In contrast, when factual truth breaks down—with a denial, say, of the outcome of a legitimate election—there can be a rush of factual falsehoods inundating a whole society. That is because factual untruth requires continuous additional untruths to cover over and sustain the original one. And the defense of continuous falsehoods relies on more than repetition; it relies on intimidation and can readily lead to violence. Philip Roth had both the falsehood and the violence in mind when he spoke of the “indigenous American berserk.”

What results from this situation is malignant normality, society’s routinization of falsehood and destructive behavior.
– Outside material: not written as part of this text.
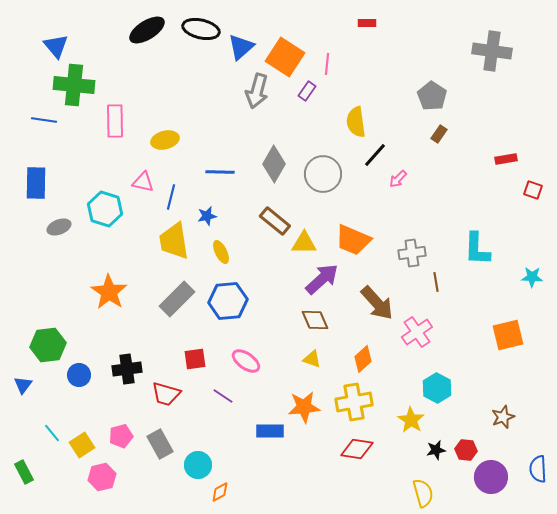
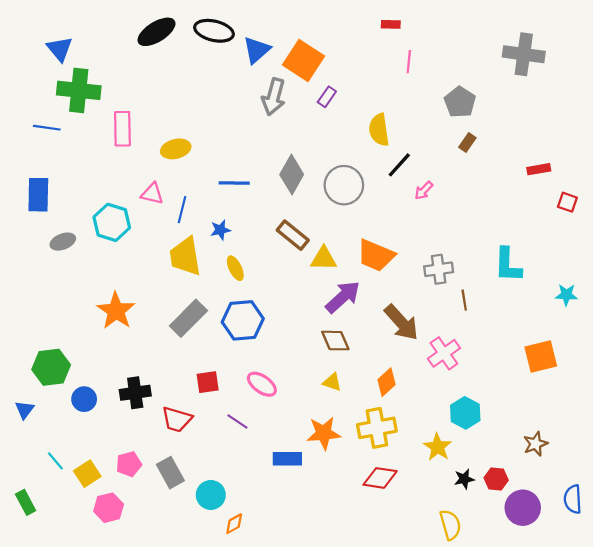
pink line: (327, 64) -> (409, 62), moved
That can produce psychic numbing, the inability or disinclination to feel, which can reach the point of immobilization.

Malignant normality has much overlap with the term “sanewashing.” That term does connect with a wider audience but can become glib and vague. Malignant normality, in contrast, has a greater suggestion of a psychological experience on the part of individuals and groups.

Given how widespread falsehoods and lying have become, any reference to the value of truth telling can seem counterintuitive. But factual truth telling can bring psychological relief to the teller who can disengage from malignant falsehoods. In this way, truth-telling helps diminish psychic numbing.
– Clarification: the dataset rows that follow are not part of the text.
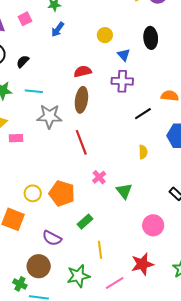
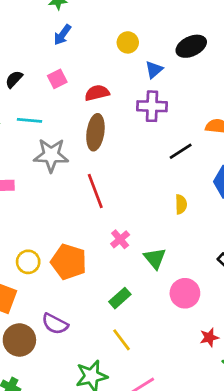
pink square: (25, 19) -> (57, 79), moved
black ellipse: (151, 38) -> (191, 46), turned 70
blue triangle: (124, 55) -> (154, 70), turned 32
green rectangle: (85, 222) -> (120, 298), moved
pink circle: (153, 225) -> (185, 293), moved
yellow line: (100, 250) -> (121, 340), turned -30
red star: (142, 264) -> (209, 337), moved, size x0.6
brown circle: (39, 266) -> (19, 340), moved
This state of malignant normality will likely endure long into the future because the collective relationship between truth and reality has been so disrupted by right-wing malign actors and such forces as disinformation, propaganda, social media, the algorithm, digital media echo chambers, conspiracism, closed epistemes and alternate realities, a failing public education system, a weak Fourth Estate and the death of local newspapers and other legitimate news sources, and perhaps most importantly the Trump-MAGA political experience-infotainment machine and pseudoreligion.

The correct use of language and its relationship to facts, the truth, and reality itself, will be among the first victims of Trump’s second administration and ascendant American fascism and the MAGA movement. So much of the next four years and beyond will reflect Trump’s personality, moods, and desires.

This is the essence of a pathocracy and failing democracy that is succumbing to autocracy and personalist rule where the Dear Leader, in this case, Donald Trump, is now a type of de facto king and the state.

Each day a person decides the type of person they will be. Societies in crisis do not make those choices easy. The language we choose to use, and the power of those words and ideas, are part of that moral test and larger defense of democracy, civil society, fundamental human decency, and a humane society. Borrowing from Arendt, a lack of the correct language in its various forms makes the comprehension of our roles and responsibilities in society and history very difficult if not impossible. This is why the correct use of language and its relationship to facts, the truth, and reality itself, will be among the first victims of Trump’s second administration and ascendant American fascism and the MAGA movement.

In a year, we will find out if the 2025 Word(s) of the Year spoke truth to power or instead surrendered to its corrupt whims and desires and the reality it wants to impose on us all.